Canadian Ladom Ensemble is back with its third illustrious release, Sofreh Tisch. The four-member band’s diverse cultural and musical influences are created by founding member pianist Pouya Hamidi from Iran, who is joined by current members cellist Beth Silver of Ashkenazi Jewish heritage, Canadian accordionist Michael Bridge, and Canadian percussionist Adam Campbell. They combine their personal musical talents and influences to blend Western classical, klezmer, rock, tango, jazz, East Coast traditional and classical Persian sounds. 

The ten diverse tracks are highlighted by each musician’s technical and improvisational expertise. Opening Gegna Taksim was composed by Jewish klezmer composer/violinist Jacob Gegna as an introduction or interlude. Here, with its moving cello melody above a low drone note, and tonal melodies with touches of modern music effects like rapid runs, it leads directly to the next track, Hamidi’s three movement Distance Suite.

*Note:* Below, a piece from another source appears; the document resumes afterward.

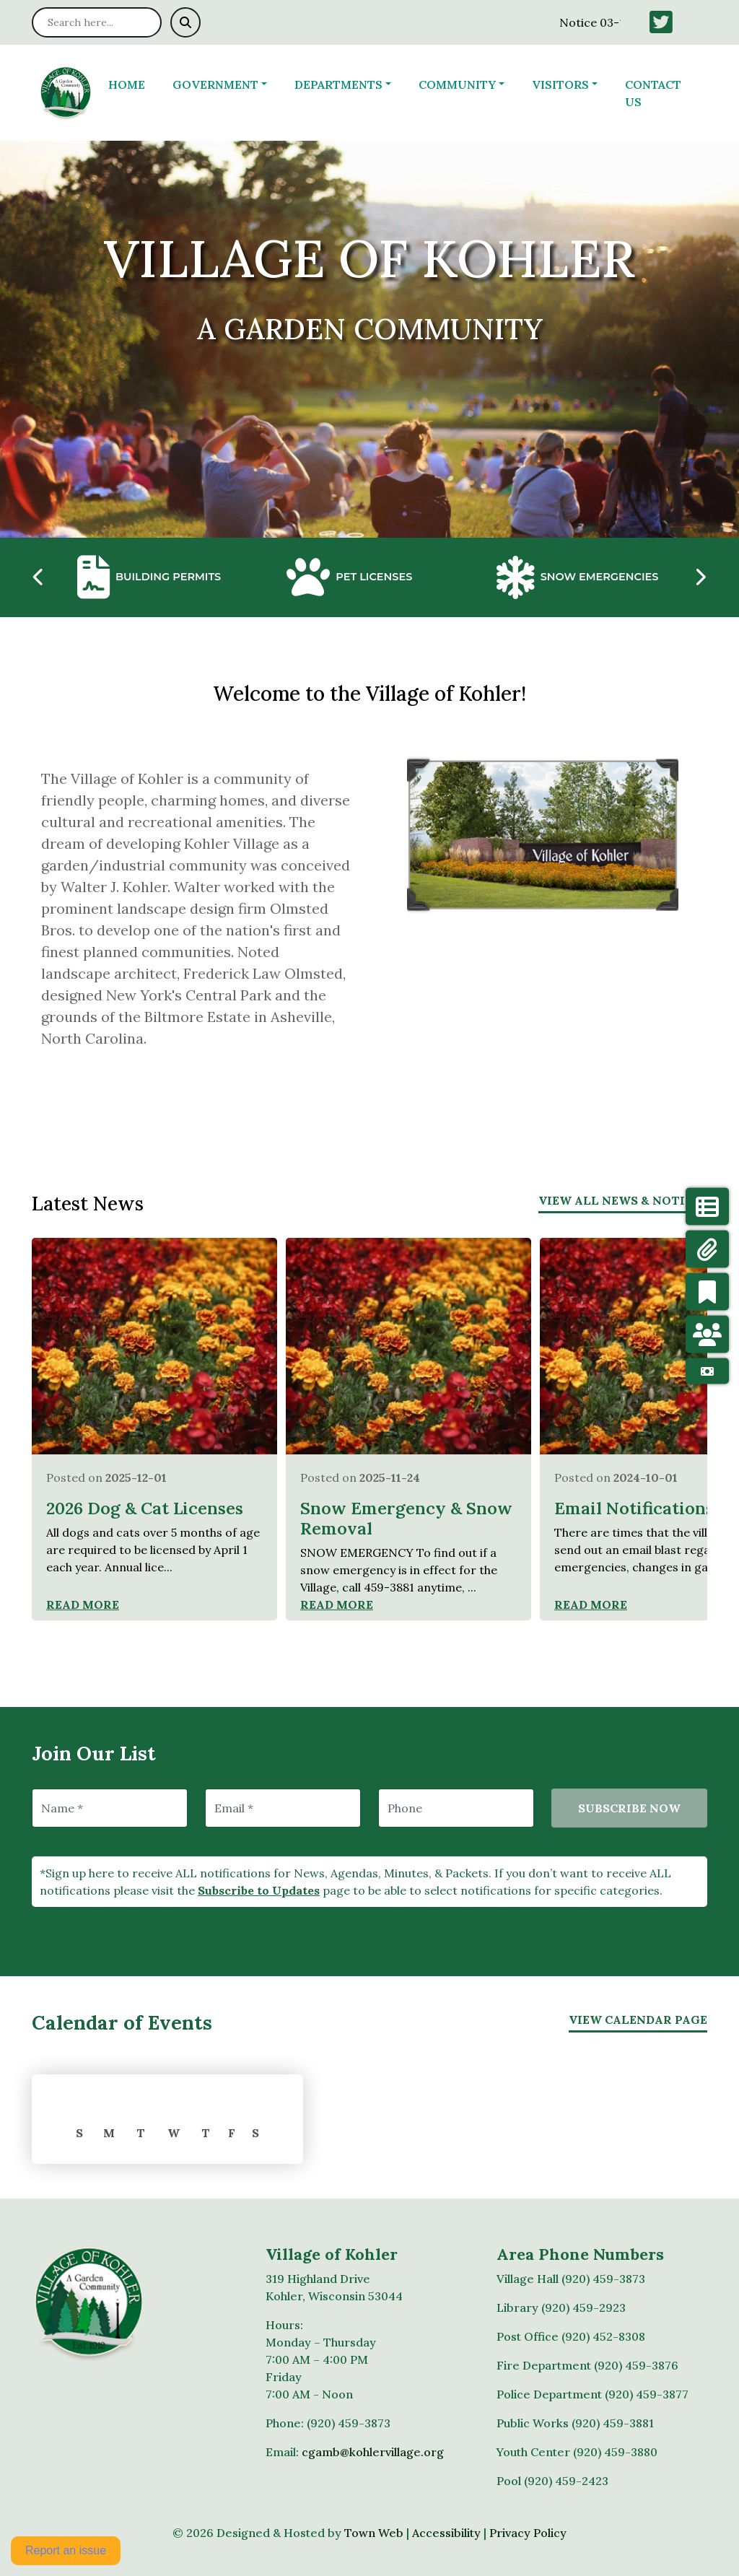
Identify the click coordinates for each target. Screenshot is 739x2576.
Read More (82, 1604)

Inspired by separation.1. Hope opens with cello plucks, repeated notes on the piano, and taps on the accordion like raindrops. Detached chords with conversational legato cello and accordion melodies add drama. Gole Pachal is a Ladom “traditional” take on an Iranian folksong with crashing dramatic instrumental start, high pitched piano, and a memorable, traditional mid piece section with accordion and cello countermelodies.

Together as a “band,” Bridge’s musical accordion lines, Silver’s cello effects/melodies, Campbell’s intense to subtle percussion, and Hamidi’s grounded stylistically diverse piano playing make Sofreh Tisch  (meaning “spread” in two senses – the ceremonial table cloth at a celebration, and the feast placed on the cloth) unforgettable.